The CJI told Sibal, "These are matters where there can be and should be policy differences but that can't affect the constitutional arguments. We place these facts in the perspective of the roadmap to statehood of J-K. This isn't a justification and cannot be a constitutional challenge".
On August 29, the Centre had told the top court that the Union territory status of Jammu and Kashmir is not a "permanent thing" and that it will make an elaborate statement on the vexatious political issue in the court on August 31.
The five-judge constitution bench, hearing the pleas challenging the abrogation of Article 370, had asked the Centre to set a specific time frame for restoration of electoral democracy in the erstwhile state.
"The Union territory status of Jammu and Kashmir is not a permanent thing. So far as Ladakh is concerned, its UT status is going to remain for some time," Mehta had told the court.
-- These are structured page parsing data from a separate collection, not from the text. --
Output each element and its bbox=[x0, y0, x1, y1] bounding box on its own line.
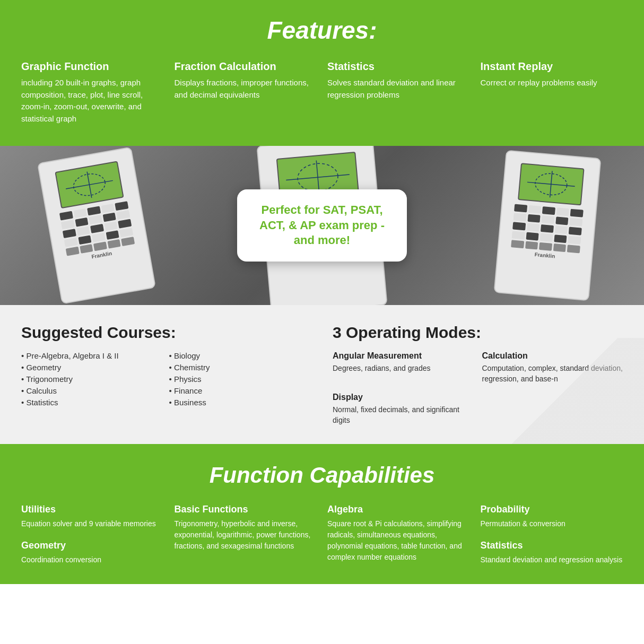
features-title: Features: bbox=[21, 16, 623, 45]
features-section: Features: Graphic Function including 20 … bbox=[0, 0, 644, 146]
calculator-left: Franklin bbox=[37, 146, 156, 304]
mode-item-angular: Angular Measurement Degrees, radians, an… bbox=[333, 351, 474, 384]
func-col-2: Basic Functions Trigonometry, hyperbolic… bbox=[175, 504, 317, 565]
func-grid: Utilities Equation solver and 9 variable… bbox=[21, 504, 623, 565]
mode-heading-angular: Angular Measurement bbox=[333, 351, 474, 361]
banner-callout: Perfect for SAT, PSAT, ACT, & AP exam pr… bbox=[237, 189, 407, 262]
func-body-probability: Permutation & conversion bbox=[481, 518, 623, 529]
feature-item-statistics: Statistics Solves standard deviation and… bbox=[327, 60, 470, 125]
func-col-4: Probability Permutation & conversion Sta… bbox=[481, 504, 623, 565]
feature-heading-statistics: Statistics bbox=[327, 60, 470, 73]
feature-body-fraction: Displays fractions, improper functions, … bbox=[175, 77, 317, 101]
feature-item-fraction: Fraction Calculation Displays fractions,… bbox=[175, 60, 317, 125]
courses-lists: • Pre-Algebra, Algebra I & II • Geometry… bbox=[21, 351, 311, 410]
courses-list-1: • Pre-Algebra, Algebra I & II • Geometry… bbox=[21, 351, 164, 410]
courses-heading: Suggested Courses: bbox=[21, 324, 311, 342]
mode-heading-calculation: Calculation bbox=[482, 351, 623, 361]
calc-keys-right bbox=[511, 204, 584, 253]
course-item: • Physics bbox=[169, 375, 312, 384]
feature-heading-graphic: Graphic Function bbox=[21, 60, 164, 73]
course-item: • Statistics bbox=[21, 398, 164, 407]
calc-screen-left bbox=[55, 161, 124, 208]
calc-keys-left bbox=[59, 201, 135, 256]
modes-heading: 3 Operating Modes: bbox=[333, 324, 623, 342]
mode-item-calculation: Calculation Computation, complex, standa… bbox=[482, 351, 623, 384]
func-body-basic: Trigonometry, hyperbolic and inverse, ex… bbox=[175, 518, 317, 552]
func-body-geometry: Coordination conversion bbox=[21, 554, 164, 565]
feature-body-replay: Correct or replay problems easily bbox=[481, 77, 623, 89]
func-heading-algebra: Algebra bbox=[327, 504, 470, 515]
calc-brand-left: Franklin bbox=[91, 250, 112, 260]
func-section: Function Capabilities Utilities Equation… bbox=[0, 444, 644, 584]
func-heading-probability: Probability bbox=[481, 504, 623, 515]
course-item: • Pre-Algebra, Algebra I & II bbox=[21, 351, 164, 360]
mode-heading-display: Display bbox=[333, 393, 474, 402]
mode-body-calculation: Computation, complex, standard deviation… bbox=[482, 363, 623, 384]
func-heading-utilities: Utilities bbox=[21, 504, 164, 515]
func-sub-statistics: Statistics Standard deviation and regres… bbox=[481, 540, 623, 565]
mode-body-display: Normal, fixed decimals, and significant … bbox=[333, 405, 474, 425]
func-title: Function Capabilities bbox=[21, 463, 623, 488]
course-item: • Biology bbox=[169, 351, 312, 360]
feature-body-statistics: Solves standard deviation and linear reg… bbox=[327, 77, 470, 101]
func-heading-geometry: Geometry bbox=[21, 540, 164, 551]
feature-heading-replay: Instant Replay bbox=[481, 60, 623, 73]
mode-item-display: Display Normal, fixed decimals, and sign… bbox=[333, 393, 474, 425]
func-body-algebra: Square root & Pi calculations, simplifyi… bbox=[327, 518, 470, 563]
func-heading-basic: Basic Functions bbox=[175, 504, 317, 515]
feature-heading-fraction: Fraction Calculation bbox=[175, 60, 317, 73]
features-grid: Graphic Function including 20 built-in g… bbox=[21, 60, 623, 125]
course-item: • Business bbox=[169, 398, 312, 407]
banner-section: Franklin Franklin bbox=[0, 146, 644, 305]
courses-col: Suggested Courses: • Pre-Algebra, Algebr… bbox=[21, 324, 311, 425]
func-col-1: Utilities Equation solver and 9 variable… bbox=[21, 504, 164, 565]
modes-grid: Angular Measurement Degrees, radians, an… bbox=[333, 351, 623, 425]
calc-brand-right: Franklin bbox=[534, 251, 555, 259]
calculator-right: Franklin bbox=[493, 150, 601, 301]
course-item: • Calculus bbox=[21, 386, 164, 395]
func-heading-statistics: Statistics bbox=[481, 540, 623, 551]
feature-body-graphic: including 20 built-in graphs, graph comp… bbox=[21, 77, 164, 125]
calc-screen-right bbox=[518, 163, 585, 205]
course-item: • Trigonometry bbox=[21, 375, 164, 384]
feature-item-replay: Instant Replay Correct or replay problem… bbox=[481, 60, 623, 125]
course-item: • Geometry bbox=[21, 363, 164, 372]
course-item: • Finance bbox=[169, 386, 312, 395]
banner-callout-text: Perfect for SAT, PSAT, ACT, & AP exam pr… bbox=[256, 203, 388, 248]
courses-modes-section: Suggested Courses: • Pre-Algebra, Algebr… bbox=[0, 305, 644, 444]
modes-col: 3 Operating Modes: Angular Measurement D… bbox=[333, 324, 623, 425]
mode-body-angular: Degrees, radians, and grades bbox=[333, 363, 474, 374]
func-col-3: Algebra Square root & Pi calculations, s… bbox=[327, 504, 470, 565]
func-body-statistics: Standard deviation and regression analys… bbox=[481, 554, 623, 565]
courses-list-2: • Biology • Chemistry • Physics • Financ… bbox=[169, 351, 312, 410]
feature-item-graphic: Graphic Function including 20 built-in g… bbox=[21, 60, 164, 125]
course-item: • Chemistry bbox=[169, 363, 312, 372]
func-body-utilities: Equation solver and 9 variable memories bbox=[21, 518, 164, 529]
func-sub-geometry: Geometry Coordination conversion bbox=[21, 540, 164, 565]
On last Friday, the top court which was hearing Mehta's submissions defending the Centre’s decision to do away with the special status of the former state and its reorganisation had told him, "Democracy is important, although we agree that in view of the national security scenario, reorganisation of the state can be done."
The court, however, said lack of electoral democracy cannot be allowed to go on indefinitely.
"This has to come to an end... give us the specific time frame as to when you will restore actual democracy. We want to record this,” the bench said, and asked Mehta and Attorney General R Venkataramani to seek instructions from the political executive and get back to the court.